Exercise ▸ An exact copy of every record is needed, with all pictures omitted.

───── Data shown

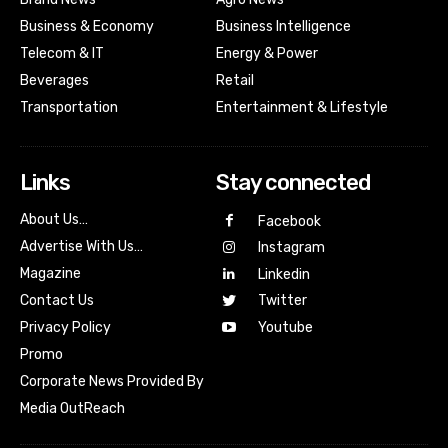
Business & Economy
Business Intelligence
Telecom & IT
Energy & Power
Beverages
Retail
Transportation
Entertainment & Lifestyle
Links
Stay connected
About Us…
Facebook
Advertise With Us…
Instagram
Magazine
Linkedin
Contact Us
Twitter
Youtube
Privacy Policy
Promo
Corporate News Provided By
Media OutReach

──────────

Response box ▸
Business & Economy
Business Intelligence
Telecom & IT
Energy & Power
Beverages
Retail
Transportation
Entertainment & Lifestyle
Links
Stay connected
About Us…
Facebook
Advertise With Us…
Instagram
Magazine
Linkedin
Contact Us
Twitter
Youtube
Privacy Policy
Promo
Corporate News Provided By
Media OutReach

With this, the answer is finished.